A regular hexagon is inscribed inside a circle. The circle has a radius of 12
units.
A: What is the approximate measure of the
apothem of the hexagon?
B: What is the approximate area of the hexagon?
Can someone help me?
A hexagon inscribed in a circle results in 6 equilateral triangles, each with sides of 12 units (the given radius)
Look at one of these. Isn't the apothem the height of one of those triangles ? See ...
https://en.wikipedia.org/wiki/Apothem
draw in the altitude, (apothem)
you an now use Pythagoras:
heigth^2 + 6^2 = 12^2
height^2 = 108
height = √108 = appr ......
you can now find the area of one of them, then multiply by 6 to get the whole hexagon.
Certainly! I can help you with that. To find the apothem of a regular hexagon inscribed inside a circle, you can use the formula:
apothem = radius * cos(30 degrees)
In this case, since the radius of the circle is given as 12 units, we can substitute that into the formula:
apothem = 12 * cos(30 degrees)
To find the value of cos(30 degrees), you can use a calculator or refer to a trigonometric table. The approximate value of cos(30 degrees) is √3/2.
So, the apothem of the hexagon is:
apothem = 12 * (√3/2)
To simplify this expression, multiply 12 by √3/2:
apothem ≈ 6√3 units.
Now let's move on to finding the approximate area of the hexagon.

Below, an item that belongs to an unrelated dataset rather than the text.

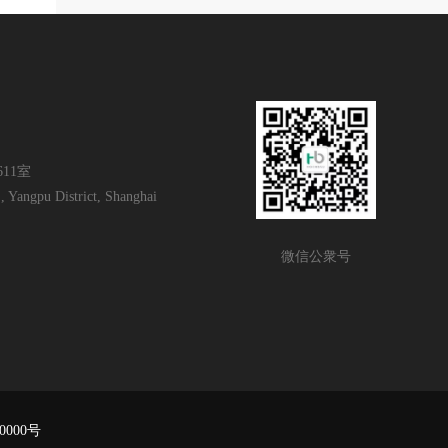
11室
 Yangpu District, Shanghai
微信公衆号
0000号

The formula for the area of a regular hexagon is:
area = (3√3 * side length^2) / 2
To find the side length, we can use the radius of the circle. Since the radius of the circle is 12 units, the side length of the hexagon is equal to the diameter of the circle, which is twice the radius:
side length = 2 * radius
substituting the given value:
side length = 2 * 12
side length = 24 units.
Now, we can calculate the area using the formula:
area = (3√3 * 24^2) / 2
Calculating this expression will give us the approximate area of the hexagon.
I hope this explanation helps you solve the problem! If you have any further questions, feel free to ask.